Of all the lines in the entries below, give again exactly those starting at the line containing "performance staff, and" and ending at the line containing "Quinnipiac Head Coach Tom", both ends included, and no others.

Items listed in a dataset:
:::
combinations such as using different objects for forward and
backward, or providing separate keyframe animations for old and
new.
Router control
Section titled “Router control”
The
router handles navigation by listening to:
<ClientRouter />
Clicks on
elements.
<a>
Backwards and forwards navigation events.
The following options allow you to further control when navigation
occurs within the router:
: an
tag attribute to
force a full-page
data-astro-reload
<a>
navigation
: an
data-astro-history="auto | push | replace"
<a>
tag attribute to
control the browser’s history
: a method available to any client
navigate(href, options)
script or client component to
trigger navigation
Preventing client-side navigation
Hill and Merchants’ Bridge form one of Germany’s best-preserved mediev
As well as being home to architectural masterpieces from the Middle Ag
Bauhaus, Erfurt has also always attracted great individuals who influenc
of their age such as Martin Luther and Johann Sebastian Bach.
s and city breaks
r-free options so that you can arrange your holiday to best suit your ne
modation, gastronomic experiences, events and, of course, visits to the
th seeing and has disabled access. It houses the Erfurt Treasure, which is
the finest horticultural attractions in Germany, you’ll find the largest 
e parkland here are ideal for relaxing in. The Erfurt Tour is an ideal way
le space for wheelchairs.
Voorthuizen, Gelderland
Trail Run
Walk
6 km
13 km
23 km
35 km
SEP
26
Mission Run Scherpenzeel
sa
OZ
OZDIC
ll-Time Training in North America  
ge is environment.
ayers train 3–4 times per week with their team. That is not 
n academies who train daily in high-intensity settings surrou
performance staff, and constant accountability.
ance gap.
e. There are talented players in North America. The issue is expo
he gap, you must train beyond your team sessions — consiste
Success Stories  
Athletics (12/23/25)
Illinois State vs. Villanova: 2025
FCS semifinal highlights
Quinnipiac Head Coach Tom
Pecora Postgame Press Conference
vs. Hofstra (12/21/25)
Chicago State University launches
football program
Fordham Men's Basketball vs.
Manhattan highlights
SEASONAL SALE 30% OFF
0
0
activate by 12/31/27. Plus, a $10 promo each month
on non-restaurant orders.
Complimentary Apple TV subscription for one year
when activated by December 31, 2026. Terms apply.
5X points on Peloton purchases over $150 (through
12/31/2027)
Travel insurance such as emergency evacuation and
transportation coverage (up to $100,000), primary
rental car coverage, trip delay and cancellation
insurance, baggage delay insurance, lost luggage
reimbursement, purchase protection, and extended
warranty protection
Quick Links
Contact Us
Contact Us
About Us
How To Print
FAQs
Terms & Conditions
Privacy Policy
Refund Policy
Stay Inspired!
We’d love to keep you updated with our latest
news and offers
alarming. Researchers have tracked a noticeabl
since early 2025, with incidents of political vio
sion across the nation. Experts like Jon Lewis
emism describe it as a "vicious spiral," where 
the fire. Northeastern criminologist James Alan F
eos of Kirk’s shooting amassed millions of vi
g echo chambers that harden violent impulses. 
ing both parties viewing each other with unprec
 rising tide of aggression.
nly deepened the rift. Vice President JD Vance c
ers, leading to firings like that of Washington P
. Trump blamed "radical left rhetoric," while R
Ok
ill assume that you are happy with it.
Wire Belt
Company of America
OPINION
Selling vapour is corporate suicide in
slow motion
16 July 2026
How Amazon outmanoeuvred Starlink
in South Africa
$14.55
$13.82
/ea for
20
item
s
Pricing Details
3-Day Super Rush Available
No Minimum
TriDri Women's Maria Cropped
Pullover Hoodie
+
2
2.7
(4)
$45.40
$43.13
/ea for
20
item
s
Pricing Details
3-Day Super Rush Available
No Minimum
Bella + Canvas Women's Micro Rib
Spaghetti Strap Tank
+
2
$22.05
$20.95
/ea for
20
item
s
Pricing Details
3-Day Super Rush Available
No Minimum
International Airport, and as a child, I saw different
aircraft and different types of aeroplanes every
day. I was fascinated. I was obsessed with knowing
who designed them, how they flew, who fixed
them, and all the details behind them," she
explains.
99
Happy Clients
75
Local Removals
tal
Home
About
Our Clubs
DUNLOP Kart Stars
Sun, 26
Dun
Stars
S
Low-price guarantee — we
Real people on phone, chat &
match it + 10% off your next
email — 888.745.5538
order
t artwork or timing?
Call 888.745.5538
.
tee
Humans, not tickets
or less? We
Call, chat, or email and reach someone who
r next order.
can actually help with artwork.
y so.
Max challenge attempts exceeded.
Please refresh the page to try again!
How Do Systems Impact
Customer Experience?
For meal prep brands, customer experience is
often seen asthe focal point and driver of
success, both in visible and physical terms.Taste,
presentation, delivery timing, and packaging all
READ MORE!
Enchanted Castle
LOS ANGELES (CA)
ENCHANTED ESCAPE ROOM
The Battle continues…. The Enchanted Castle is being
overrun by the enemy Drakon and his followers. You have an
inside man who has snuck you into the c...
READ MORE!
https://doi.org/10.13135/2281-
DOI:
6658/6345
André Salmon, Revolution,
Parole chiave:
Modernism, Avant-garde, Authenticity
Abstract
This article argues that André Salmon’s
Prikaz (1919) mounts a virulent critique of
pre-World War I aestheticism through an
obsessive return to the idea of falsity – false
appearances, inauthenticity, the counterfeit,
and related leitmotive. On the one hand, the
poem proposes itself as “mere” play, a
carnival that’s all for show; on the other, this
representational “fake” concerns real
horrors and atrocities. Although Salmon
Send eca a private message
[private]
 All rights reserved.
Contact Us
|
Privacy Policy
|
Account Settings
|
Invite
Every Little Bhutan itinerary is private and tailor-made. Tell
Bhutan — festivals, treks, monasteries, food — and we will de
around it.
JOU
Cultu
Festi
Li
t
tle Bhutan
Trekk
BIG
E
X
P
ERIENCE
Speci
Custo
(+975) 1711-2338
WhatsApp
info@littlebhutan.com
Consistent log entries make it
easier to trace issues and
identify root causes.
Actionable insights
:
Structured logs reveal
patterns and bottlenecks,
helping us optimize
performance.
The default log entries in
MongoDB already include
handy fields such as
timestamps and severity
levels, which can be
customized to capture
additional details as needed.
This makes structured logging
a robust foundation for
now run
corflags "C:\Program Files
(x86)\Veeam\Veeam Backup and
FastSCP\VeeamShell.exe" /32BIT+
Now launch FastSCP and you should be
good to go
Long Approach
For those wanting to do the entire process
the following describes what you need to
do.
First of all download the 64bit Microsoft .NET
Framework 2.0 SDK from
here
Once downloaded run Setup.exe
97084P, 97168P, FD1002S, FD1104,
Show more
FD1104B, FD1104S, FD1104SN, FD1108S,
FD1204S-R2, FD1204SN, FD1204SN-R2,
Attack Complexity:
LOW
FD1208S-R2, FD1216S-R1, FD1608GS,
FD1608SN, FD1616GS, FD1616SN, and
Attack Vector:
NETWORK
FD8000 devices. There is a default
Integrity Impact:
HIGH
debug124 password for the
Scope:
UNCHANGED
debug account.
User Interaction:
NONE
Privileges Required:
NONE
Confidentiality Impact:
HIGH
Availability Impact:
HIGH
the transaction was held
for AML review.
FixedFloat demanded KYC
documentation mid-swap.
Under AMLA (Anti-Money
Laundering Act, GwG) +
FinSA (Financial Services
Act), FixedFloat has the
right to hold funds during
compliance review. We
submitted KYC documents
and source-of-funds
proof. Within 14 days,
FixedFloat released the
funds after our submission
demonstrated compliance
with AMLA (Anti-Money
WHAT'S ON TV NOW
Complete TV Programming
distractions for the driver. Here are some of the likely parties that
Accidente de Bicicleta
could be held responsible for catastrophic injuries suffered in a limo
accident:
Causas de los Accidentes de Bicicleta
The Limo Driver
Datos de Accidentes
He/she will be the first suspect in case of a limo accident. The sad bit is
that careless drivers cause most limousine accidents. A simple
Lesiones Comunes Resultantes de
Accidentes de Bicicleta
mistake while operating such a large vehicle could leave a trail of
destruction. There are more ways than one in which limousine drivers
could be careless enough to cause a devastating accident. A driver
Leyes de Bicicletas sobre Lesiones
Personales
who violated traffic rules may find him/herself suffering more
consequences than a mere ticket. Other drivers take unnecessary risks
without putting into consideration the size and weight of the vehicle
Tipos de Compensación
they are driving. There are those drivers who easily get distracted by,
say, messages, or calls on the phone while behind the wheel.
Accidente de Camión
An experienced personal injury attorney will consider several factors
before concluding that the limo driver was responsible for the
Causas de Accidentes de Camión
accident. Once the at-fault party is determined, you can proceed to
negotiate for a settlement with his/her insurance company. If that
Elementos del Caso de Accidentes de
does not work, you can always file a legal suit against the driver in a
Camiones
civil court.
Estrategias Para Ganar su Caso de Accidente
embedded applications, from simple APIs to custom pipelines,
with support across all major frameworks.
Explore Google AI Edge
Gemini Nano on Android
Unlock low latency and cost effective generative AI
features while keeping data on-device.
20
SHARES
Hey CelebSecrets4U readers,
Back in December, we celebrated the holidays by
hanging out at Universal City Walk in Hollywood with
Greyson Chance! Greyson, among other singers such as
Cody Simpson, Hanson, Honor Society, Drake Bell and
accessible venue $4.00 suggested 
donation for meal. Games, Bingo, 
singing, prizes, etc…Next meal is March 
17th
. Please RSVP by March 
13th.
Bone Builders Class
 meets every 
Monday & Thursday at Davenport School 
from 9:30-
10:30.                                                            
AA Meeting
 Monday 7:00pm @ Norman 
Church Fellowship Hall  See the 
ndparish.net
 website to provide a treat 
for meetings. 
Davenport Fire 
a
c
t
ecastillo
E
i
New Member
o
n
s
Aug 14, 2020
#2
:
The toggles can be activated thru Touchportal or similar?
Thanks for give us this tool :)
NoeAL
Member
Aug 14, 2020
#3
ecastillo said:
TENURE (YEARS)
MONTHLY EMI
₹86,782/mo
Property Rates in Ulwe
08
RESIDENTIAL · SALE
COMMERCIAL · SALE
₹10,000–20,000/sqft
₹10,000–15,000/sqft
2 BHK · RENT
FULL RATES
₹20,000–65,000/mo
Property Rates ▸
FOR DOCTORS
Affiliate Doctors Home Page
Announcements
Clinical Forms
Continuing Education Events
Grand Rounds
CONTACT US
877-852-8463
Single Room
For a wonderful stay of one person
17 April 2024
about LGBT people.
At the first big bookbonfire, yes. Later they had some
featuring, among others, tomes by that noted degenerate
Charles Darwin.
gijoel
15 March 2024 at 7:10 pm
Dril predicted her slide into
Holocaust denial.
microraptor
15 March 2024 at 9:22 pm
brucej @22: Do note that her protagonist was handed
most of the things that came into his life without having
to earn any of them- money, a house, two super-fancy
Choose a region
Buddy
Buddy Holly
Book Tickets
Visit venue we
:::
§ **Answer section**:
performance staff, and constant accountability.
ance gap.
e. There are talented players in North America. The issue is expo
he gap, you must train beyond your team sessions — consiste
Success Stories  
Athletics (12/23/25)
Illinois State vs. Villanova: 2025
FCS semifinal highlights
Quinnipiac Head Coach Tom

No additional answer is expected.